En 1836, deux érudits précurseurs du renouveau provençal conçoivent le projet d’une revue littéraire destiné à faire connaitre les poètes « de Provence, du Comtat, du Languedoc et du Dauphiné » ; ce projet n’aboutit pas, mais le prospectus destiné à le lancer lui donnait pour titre « Revue néo-latine. Patois du Midi », ce qui montre qu’ils ne disposaient pas encore de l’expression unitaire « langue d’oc » pour désigner collectivement ces parlers.
Le concept même de langue d’oc unique est une invention des romantiques largement popularisée par Mistral et nous vivons donc depuis 150 ans dans ce mythe d’une « langue d’oc dialectalisée » par manque d’état pour l’unifier, alors qu’il ne s’agit que d’un ensemble de parlers dont l’unité foncière est dans le latin parlé, relativement unifié, qu’ont appris les différents peuples du sud de la Gaule.
Si une dynastie avait réussi à réunir ces territoires en un état, elle l’aurait certainement dotée d’une langue administrative unique, qui aurait été celle du siège du pouvoir (comme l’a été le français du roi en France et le fut le béarnais dans les terres des comtes de Foix-Béarn), et non un amalgame savant des parlers vernaculaires.
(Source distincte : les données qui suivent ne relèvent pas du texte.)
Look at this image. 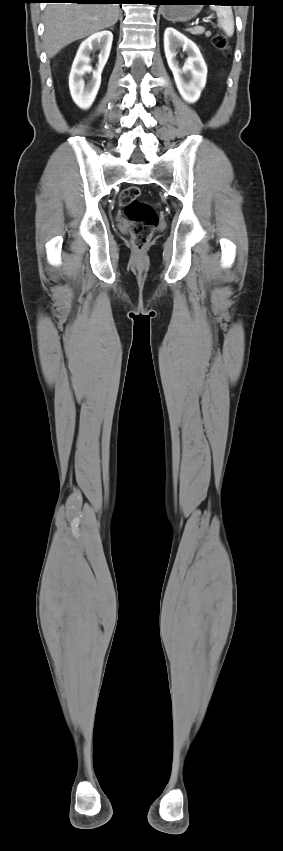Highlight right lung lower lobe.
Wrapping results in <instances>:
<instances>
[{
    "instance_id": "98d812e1",
    "label": "right lung lower lobe",
    "mask_w": 283,
    "mask_h": 851,
    "mask_svg": "<svg viewBox=\"0 0 283 851\" xmlns=\"http://www.w3.org/2000/svg\"><path fill=\"white\" fill-rule=\"evenodd\" d=\"M128 0H44L48 3L68 2L78 4H122Z\"/></svg>"
}]
</instances>
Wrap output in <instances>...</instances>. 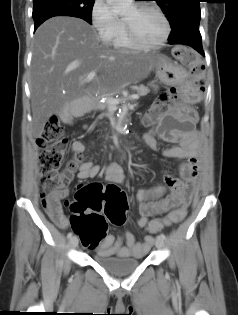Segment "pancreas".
Segmentation results:
<instances>
[{
	"label": "pancreas",
	"instance_id": "pancreas-1",
	"mask_svg": "<svg viewBox=\"0 0 238 315\" xmlns=\"http://www.w3.org/2000/svg\"><path fill=\"white\" fill-rule=\"evenodd\" d=\"M136 91H137L138 95L146 96L150 90L148 87H146L144 85H140V86L136 87ZM109 98H111V97H109Z\"/></svg>",
	"mask_w": 238,
	"mask_h": 315
}]
</instances>
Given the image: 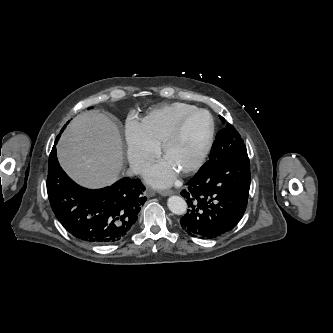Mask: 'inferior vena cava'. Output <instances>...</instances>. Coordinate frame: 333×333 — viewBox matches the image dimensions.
Masks as SVG:
<instances>
[{
	"label": "inferior vena cava",
	"mask_w": 333,
	"mask_h": 333,
	"mask_svg": "<svg viewBox=\"0 0 333 333\" xmlns=\"http://www.w3.org/2000/svg\"><path fill=\"white\" fill-rule=\"evenodd\" d=\"M129 167L130 168H129L128 174H130V175H132V174H135V175L141 174L145 169L144 164L139 163V162H131Z\"/></svg>",
	"instance_id": "obj_1"
}]
</instances>
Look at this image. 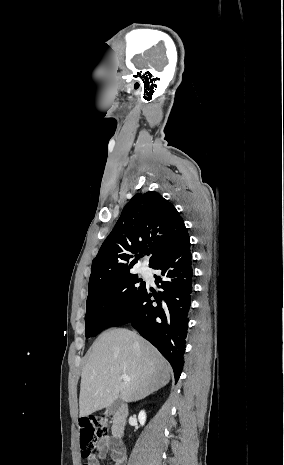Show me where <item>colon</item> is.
<instances>
[{
	"label": "colon",
	"mask_w": 284,
	"mask_h": 465,
	"mask_svg": "<svg viewBox=\"0 0 284 465\" xmlns=\"http://www.w3.org/2000/svg\"><path fill=\"white\" fill-rule=\"evenodd\" d=\"M80 429V456L82 459L89 458L94 443L102 439L108 430L107 425L92 422L88 425L79 426Z\"/></svg>",
	"instance_id": "5ec220e1"
}]
</instances>
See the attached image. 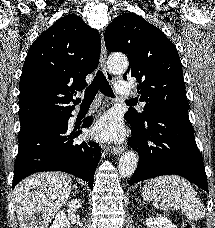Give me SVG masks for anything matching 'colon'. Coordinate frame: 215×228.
Masks as SVG:
<instances>
[{
  "label": "colon",
  "mask_w": 215,
  "mask_h": 228,
  "mask_svg": "<svg viewBox=\"0 0 215 228\" xmlns=\"http://www.w3.org/2000/svg\"><path fill=\"white\" fill-rule=\"evenodd\" d=\"M185 228H196V225L193 223H188Z\"/></svg>",
  "instance_id": "colon-1"
}]
</instances>
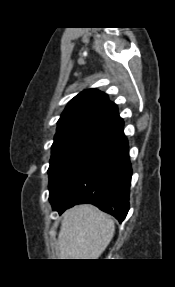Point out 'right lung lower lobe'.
Here are the masks:
<instances>
[{
    "label": "right lung lower lobe",
    "mask_w": 175,
    "mask_h": 287,
    "mask_svg": "<svg viewBox=\"0 0 175 287\" xmlns=\"http://www.w3.org/2000/svg\"><path fill=\"white\" fill-rule=\"evenodd\" d=\"M128 147L121 124L50 192L53 210L61 214L74 205L91 203L122 222L129 210L132 177Z\"/></svg>",
    "instance_id": "98d812e1"
}]
</instances>
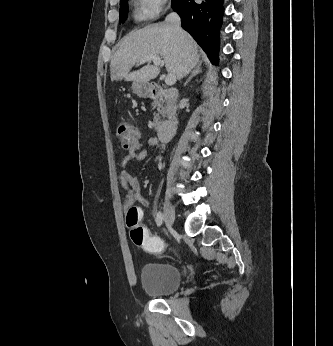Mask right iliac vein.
I'll use <instances>...</instances> for the list:
<instances>
[{
	"mask_svg": "<svg viewBox=\"0 0 333 346\" xmlns=\"http://www.w3.org/2000/svg\"><path fill=\"white\" fill-rule=\"evenodd\" d=\"M175 215L172 204L166 201L164 204V222L168 228H171L174 223Z\"/></svg>",
	"mask_w": 333,
	"mask_h": 346,
	"instance_id": "right-iliac-vein-1",
	"label": "right iliac vein"
}]
</instances>
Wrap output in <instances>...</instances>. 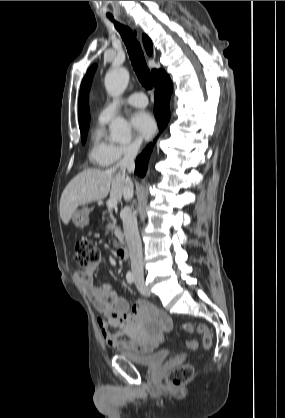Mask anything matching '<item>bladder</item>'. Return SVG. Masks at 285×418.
I'll return each instance as SVG.
<instances>
[{
  "mask_svg": "<svg viewBox=\"0 0 285 418\" xmlns=\"http://www.w3.org/2000/svg\"><path fill=\"white\" fill-rule=\"evenodd\" d=\"M120 355H123L135 364L144 367L163 364L168 358V352L164 349L137 352L135 350L126 348L120 350Z\"/></svg>",
  "mask_w": 285,
  "mask_h": 418,
  "instance_id": "obj_1",
  "label": "bladder"
}]
</instances>
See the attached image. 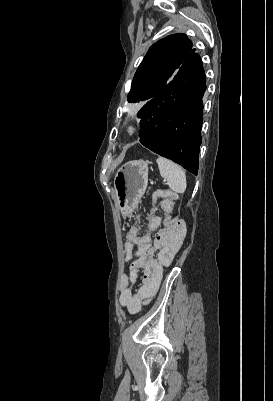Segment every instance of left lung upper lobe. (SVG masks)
I'll use <instances>...</instances> for the list:
<instances>
[{"label": "left lung upper lobe", "instance_id": "left-lung-upper-lobe-1", "mask_svg": "<svg viewBox=\"0 0 273 401\" xmlns=\"http://www.w3.org/2000/svg\"><path fill=\"white\" fill-rule=\"evenodd\" d=\"M192 50L185 34H173L153 44L139 65L128 93V102L149 101L172 79Z\"/></svg>", "mask_w": 273, "mask_h": 401}]
</instances>
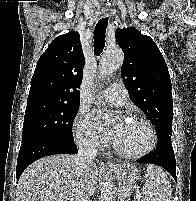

L’erreur sociolinguistique de l’occitanisme a été de croire que l’on pourrait établir une langue unique sans état, mais comme base d’un état à construire : le résultat est qu’on n’a ni état, ni langue unique, ni malheureusement des langues multiples dont ce mouvement d’allure savante a contribué à décourager la transmission.
Donc si « larr » est frappé par l’incompréhension, je crois que c’est surtout l’ignorance générale de tout cela qui est à la source des dialogues de sourds.